第2章 近づく距離
かかしサイド
彼女は俺の左胸をさして、真っ黒だといった。
言われた瞬間、何のことかわからなかったが、数秒後にぴんときた。
あー…きっと彼女には俺の心の闇が見えているのか…
案の定、彼女にはそういった何か見える能力が備わっているらしい。
初対面で、俺の大きな部分を見抜かれてしまった。
だが、彼女は特に詮索してくることはなく、また俺たちは無言ですごした。
しばらくして、彼女はもう帰るのであろう、フラフラと立ち上がった。
完全に酔っ払いだ。
「危ないでしょ。…送っていくよ」
思ったよりも彼女は素直に了承した。
急ぐわけでもなく、何かを一生懸命話すわけでもなく、おれと彼女はゆっくり里を歩いた。
彼女は同じく忍びで、サキというらしい。
サキは俺からすると小柄で、きれいな黒髪をした独特の雰囲気のある子だった。
切れ長の目は、気だるそうにしているが、俺を見るときは、何か別のものまで見透かすようにじっと見つめてくる。
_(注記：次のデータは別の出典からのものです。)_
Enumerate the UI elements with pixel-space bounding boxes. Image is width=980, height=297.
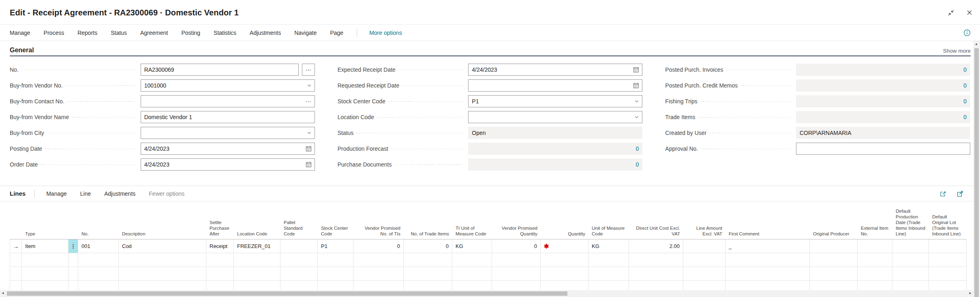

ま、実際その目で俺の闇をすでに見つけてしまっているんだが…
そして彼女のアパートの前まできた。
素直にお礼を言う彼女にかわいいとおもった。
が、次の瞬間俺は、かたまることになる。
「かかし…初対面でいうのもなんだけどさ…顔…見せてくんない?」
「…!?…な、なんで?」
「なんでって、かかしの顔みたら、なんかもっと感じれるかなって‥思ったから」
まさか初対面で顔を見せてくれといわれるとは思わず、俺はじゃっかん後ずさりした。
俺の何をこれ以上感じるというのか。
疑問も浮かんだが、じっと見つめる彼女に対して、なぜか嫌悪感はいだかなかった。